Please write out all the entries exactly, without the pictures.

Saved entries:
====

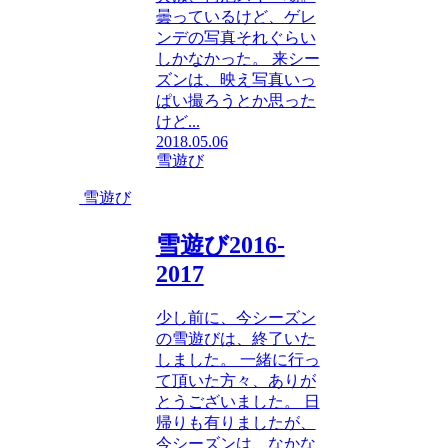
曇っているけど、ゲレ
ンデの写真それぐらい
しかなかった。 来シー
ズンは、映え写真いっ
ぱい撮ろうとか思った
けど...
2018.05.06
雪遊び
雪遊び
雪遊び2016-
2017
少し前に、今シーズン
の雪遊びは、終了いた
しました。 一緒に行っ
て頂いた方々、ありが
とうございました。 日
帰りも有りましたが、
今シーズンは、なかな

====

- **Answer area**:
曇っているけど、ゲレ
ンデの写真それぐらい
しかなかった。 来シー
ズンは、映え写真いっ
ぱい撮ろうとか思った
けど...
2018.05.06
雪遊び
雪遊び
雪遊び2016-
2017
少し前に、今シーズン
の雪遊びは、終了いた
しました。 一緒に行っ
て頂いた方々、ありが
とうございました。 日
帰りも有りましたが、
今シーズンは、なかな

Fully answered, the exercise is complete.